#### [Work to complete]
Text in the records must be reproduced exactly, and pictures must be skipped.

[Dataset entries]
* * *
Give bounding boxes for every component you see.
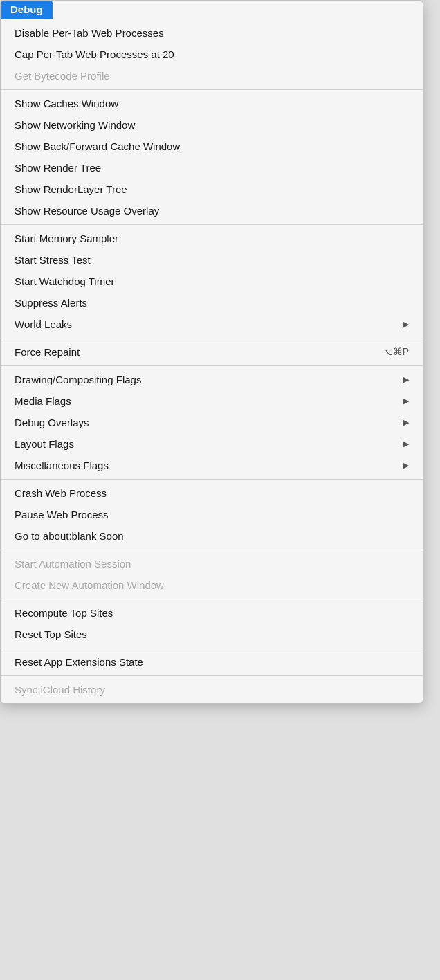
- recompute-top-sites[interactable]: Recompute Top Sites: [1, 602, 423, 624]
- media-flags-label: Media Flags: [15, 394, 389, 408]
- go-to-about-blank-label: Go to about:blank Soon: [15, 529, 409, 543]
- world-leaks-label: World Leaks: [15, 317, 389, 332]
- recompute-top-sites-label: Recompute Top Sites: [15, 606, 409, 620]
- show-networking[interactable]: Show Networking Window: [1, 114, 423, 136]
- show-render-tree-label: Show Render Tree: [15, 161, 409, 175]
- get-bytecode: Get Bytecode Profile: [1, 65, 423, 87]
- suppress-alerts[interactable]: Suppress Alerts: [1, 292, 423, 314]
- show-caches-label: Show Caches Window: [15, 96, 409, 111]
- get-bytecode-label: Get Bytecode Profile: [15, 69, 409, 83]
- pause-web-process[interactable]: Pause Web Process: [1, 504, 423, 525]
- section-windows: Show Caches WindowShow Networking Window…: [1, 90, 423, 225]
- section-automation: Start Automation SessionCreate New Autom…: [1, 550, 423, 599]
- start-stress-test-label: Start Stress Test: [15, 253, 409, 267]
- debug-overlays-arrow-icon: ▶: [403, 417, 409, 428]
- crash-web-process[interactable]: Crash Web Process: [1, 482, 423, 504]
- start-automation-session-label: Start Automation Session: [15, 556, 409, 571]
- start-watchdog[interactable]: Start Watchdog Timer: [1, 271, 423, 292]
- show-renderlayer-tree[interactable]: Show RenderLayer Tree: [1, 179, 423, 200]
- go-to-about-blank[interactable]: Go to about:blank Soon: [1, 525, 423, 547]
- show-render-tree[interactable]: Show Render Tree: [1, 157, 423, 179]
- show-resource-usage-label: Show Resource Usage Overlay: [15, 203, 409, 218]
- reset-app-extensions-state-label: Reset App Extensions State: [15, 655, 409, 669]
- miscellaneous-flags-arrow-icon: ▶: [403, 460, 409, 471]
- debug-overlays[interactable]: Debug Overlays▶: [1, 412, 423, 433]
- start-automation-session: Start Automation Session: [1, 553, 423, 574]
- sync-icloud-history-label: Sync iCloud History: [15, 682, 409, 697]
- media-flags-arrow-icon: ▶: [403, 396, 409, 406]
- media-flags[interactable]: Media Flags▶: [1, 390, 423, 412]
- section-flags: Drawing/Compositing Flags▶Media Flags▶De…: [1, 366, 423, 480]
- disable-per-tab[interactable]: Disable Per-Tab Web Processes: [1, 22, 423, 44]
- debug-menu: Debug Disable Per-Tab Web ProcessesCap P…: [0, 0, 423, 704]
- show-backforward-label: Show Back/Forward Cache Window: [15, 139, 409, 154]
- layout-flags[interactable]: Layout Flags▶: [1, 433, 423, 455]
- show-networking-label: Show Networking Window: [15, 118, 409, 132]
- drawing-compositing-flags-arrow-icon: ▶: [403, 374, 409, 385]
- show-renderlayer-tree-label: Show RenderLayer Tree: [15, 182, 409, 197]
- suppress-alerts-label: Suppress Alerts: [15, 296, 409, 310]
- section-testing: Start Memory SamplerStart Stress TestSta…: [1, 225, 423, 338]
- cap-per-tab-label: Cap Per-Tab Web Processes at 20: [15, 47, 409, 62]
- disable-per-tab-label: Disable Per-Tab Web Processes: [15, 26, 409, 40]
- section-processes: Disable Per-Tab Web ProcessesCap Per-Tab…: [1, 19, 423, 90]
- show-resource-usage[interactable]: Show Resource Usage Overlay: [1, 200, 423, 221]
- pause-web-process-label: Pause Web Process: [15, 507, 409, 522]
- start-stress-test[interactable]: Start Stress Test: [1, 249, 423, 271]
- force-repaint-label: Force Repaint: [15, 345, 368, 359]
- section-repaint: Force Repaint⌥⌘P: [1, 338, 423, 366]
- miscellaneous-flags-label: Miscellaneous Flags: [15, 458, 389, 473]
- drawing-compositing-flags-label: Drawing/Compositing Flags: [15, 372, 389, 387]
- menu-sections: Disable Per-Tab Web ProcessesCap Per-Tab…: [1, 19, 423, 703]
- force-repaint-shortcut: ⌥⌘P: [382, 345, 409, 359]
- layout-flags-arrow-icon: ▶: [403, 439, 409, 449]
- miscellaneous-flags[interactable]: Miscellaneous Flags▶: [1, 455, 423, 476]
- create-new-automation-window: Create New Automation Window: [1, 574, 423, 596]
- create-new-automation-window-label: Create New Automation Window: [15, 578, 409, 592]
- cap-per-tab[interactable]: Cap Per-Tab Web Processes at 20: [1, 44, 423, 65]
- sync-icloud-history: Sync iCloud History: [1, 679, 423, 700]
- menu-header-label: Debug: [10, 3, 43, 15]
- reset-top-sites[interactable]: Reset Top Sites: [1, 624, 423, 645]
- start-memory-sampler[interactable]: Start Memory Sampler: [1, 228, 423, 249]
- start-memory-sampler-label: Start Memory Sampler: [15, 231, 409, 246]
- show-backforward[interactable]: Show Back/Forward Cache Window: [1, 136, 423, 157]
- layout-flags-label: Layout Flags: [15, 437, 389, 451]
- section-process: Crash Web ProcessPause Web ProcessGo to …: [1, 480, 423, 550]
- section-icloud: Sync iCloud History: [1, 676, 423, 703]
- section-top-sites: Recompute Top SitesReset Top Sites: [1, 599, 423, 648]
- show-caches[interactable]: Show Caches Window: [1, 93, 423, 114]
- world-leaks[interactable]: World Leaks▶: [1, 314, 423, 335]
- start-watchdog-label: Start Watchdog Timer: [15, 274, 409, 289]
- section-reset-extensions: Reset App Extensions State: [1, 648, 423, 676]
- crash-web-process-label: Crash Web Process: [15, 486, 409, 500]
- reset-app-extensions-state[interactable]: Reset App Extensions State: [1, 651, 423, 673]
- debug-overlays-label: Debug Overlays: [15, 415, 389, 430]
- reset-top-sites-label: Reset Top Sites: [15, 627, 409, 642]
- force-repaint[interactable]: Force Repaint⌥⌘P: [1, 341, 423, 363]
- world-leaks-arrow-icon: ▶: [403, 319, 409, 329]
- menu-header: Debug: [1, 1, 53, 19]
- drawing-compositing-flags[interactable]: Drawing/Compositing Flags▶: [1, 369, 423, 390]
* * *
#### [Task answer]
Give bounding boxes for every component you see.
- recompute-top-sites[interactable]: Recompute Top Sites: [1, 602, 423, 624]
- media-flags-label: Media Flags: [15, 394, 389, 408]
- go-to-about-blank-label: Go to about:blank Soon: [15, 529, 409, 543]
- world-leaks-label: World Leaks: [15, 317, 389, 332]
- recompute-top-sites-label: Recompute Top Sites: [15, 606, 409, 620]
- show-networking[interactable]: Show Networking Window: [1, 114, 423, 136]
- show-render-tree-label: Show Render Tree: [15, 161, 409, 175]
- get-bytecode: Get Bytecode Profile: [1, 65, 423, 87]
- suppress-alerts[interactable]: Suppress Alerts: [1, 292, 423, 314]
- show-caches-label: Show Caches Window: [15, 96, 409, 111]
- get-bytecode-label: Get Bytecode Profile: [15, 69, 409, 83]
- pause-web-process[interactable]: Pause Web Process: [1, 504, 423, 525]
- section-windows: Show Caches WindowShow Networking Window…: [1, 90, 423, 225]
- section-automation: Start Automation SessionCreate New Autom…: [1, 550, 423, 599]
- start-stress-test-label: Start Stress Test: [15, 253, 409, 267]
- debug-overlays-arrow-icon: ▶: [403, 417, 409, 428]
- crash-web-process[interactable]: Crash Web Process: [1, 482, 423, 504]
- start-automation-session-label: Start Automation Session: [15, 556, 409, 571]
- start-watchdog[interactable]: Start Watchdog Timer: [1, 271, 423, 292]
- show-renderlayer-tree[interactable]: Show RenderLayer Tree: [1, 179, 423, 200]
- go-to-about-blank[interactable]: Go to about:blank Soon: [1, 525, 423, 547]
- show-render-tree[interactable]: Show Render Tree: [1, 157, 423, 179]
- show-resource-usage-label: Show Resource Usage Overlay: [15, 203, 409, 218]
- reset-app-extensions-state-label: Reset App Extensions State: [15, 655, 409, 669]
- miscellaneous-flags-arrow-icon: ▶: [403, 460, 409, 471]
- debug-overlays[interactable]: Debug Overlays▶: [1, 412, 423, 433]
- start-automation-session: Start Automation Session: [1, 553, 423, 574]
- sync-icloud-history-label: Sync iCloud History: [15, 682, 409, 697]
- media-flags-arrow-icon: ▶: [403, 396, 409, 406]
- media-flags[interactable]: Media Flags▶: [1, 390, 423, 412]
- section-flags: Drawing/Compositing Flags▶Media Flags▶De…: [1, 366, 423, 480]
- disable-per-tab[interactable]: Disable Per-Tab Web Processes: [1, 22, 423, 44]
- debug-menu: Debug Disable Per-Tab Web ProcessesCap P…: [0, 0, 423, 704]
- show-backforward-label: Show Back/Forward Cache Window: [15, 139, 409, 154]
- layout-flags[interactable]: Layout Flags▶: [1, 433, 423, 455]
- show-networking-label: Show Networking Window: [15, 118, 409, 132]
- drawing-compositing-flags-arrow-icon: ▶: [403, 374, 409, 385]
- show-renderlayer-tree-label: Show RenderLayer Tree: [15, 182, 409, 197]
- suppress-alerts-label: Suppress Alerts: [15, 296, 409, 310]
- section-testing: Start Memory SamplerStart Stress TestSta…: [1, 225, 423, 338]
- cap-per-tab-label: Cap Per-Tab Web Processes at 20: [15, 47, 409, 62]
- disable-per-tab-label: Disable Per-Tab Web Processes: [15, 26, 409, 40]
- section-processes: Disable Per-Tab Web ProcessesCap Per-Tab…: [1, 19, 423, 90]
- show-resource-usage[interactable]: Show Resource Usage Overlay: [1, 200, 423, 221]
- pause-web-process-label: Pause Web Process: [15, 507, 409, 522]
- start-stress-test[interactable]: Start Stress Test: [1, 249, 423, 271]
- force-repaint-label: Force Repaint: [15, 345, 368, 359]
- section-repaint: Force Repaint⌥⌘P: [1, 338, 423, 366]
- miscellaneous-flags-label: Miscellaneous Flags: [15, 458, 389, 473]
- drawing-compositing-flags-label: Drawing/Compositing Flags: [15, 372, 389, 387]
- menu-sections: Disable Per-Tab Web ProcessesCap Per-Tab…: [1, 19, 423, 703]
- force-repaint-shortcut: ⌥⌘P: [382, 345, 409, 359]
- layout-flags-arrow-icon: ▶: [403, 439, 409, 449]
- miscellaneous-flags[interactable]: Miscellaneous Flags▶: [1, 455, 423, 476]
- create-new-automation-window: Create New Automation Window: [1, 574, 423, 596]
- create-new-automation-window-label: Create New Automation Window: [15, 578, 409, 592]
- cap-per-tab[interactable]: Cap Per-Tab Web Processes at 20: [1, 44, 423, 65]
- sync-icloud-history: Sync iCloud History: [1, 679, 423, 700]
- menu-header-label: Debug: [10, 3, 43, 15]
- reset-top-sites[interactable]: Reset Top Sites: [1, 624, 423, 645]
- start-memory-sampler[interactable]: Start Memory Sampler: [1, 228, 423, 249]
- start-memory-sampler-label: Start Memory Sampler: [15, 231, 409, 246]
- show-backforward[interactable]: Show Back/Forward Cache Window: [1, 136, 423, 157]
- layout-flags-label: Layout Flags: [15, 437, 389, 451]
- section-process: Crash Web ProcessPause Web ProcessGo to …: [1, 480, 423, 550]
- section-icloud: Sync iCloud History: [1, 676, 423, 703]
- section-top-sites: Recompute Top SitesReset Top Sites: [1, 599, 423, 648]
- show-caches[interactable]: Show Caches Window: [1, 93, 423, 114]
- world-leaks[interactable]: World Leaks▶: [1, 314, 423, 335]
- start-watchdog-label: Start Watchdog Timer: [15, 274, 409, 289]
- section-reset-extensions: Reset App Extensions State: [1, 648, 423, 676]
- crash-web-process-label: Crash Web Process: [15, 486, 409, 500]
- reset-app-extensions-state[interactable]: Reset App Extensions State: [1, 651, 423, 673]
- debug-overlays-label: Debug Overlays: [15, 415, 389, 430]
- reset-top-sites-label: Reset Top Sites: [15, 627, 409, 642]
- force-repaint[interactable]: Force Repaint⌥⌘P: [1, 341, 423, 363]
- world-leaks-arrow-icon: ▶: [403, 319, 409, 329]
- menu-header: Debug: [1, 1, 53, 19]
- drawing-compositing-flags[interactable]: Drawing/Compositing Flags▶: [1, 369, 423, 390]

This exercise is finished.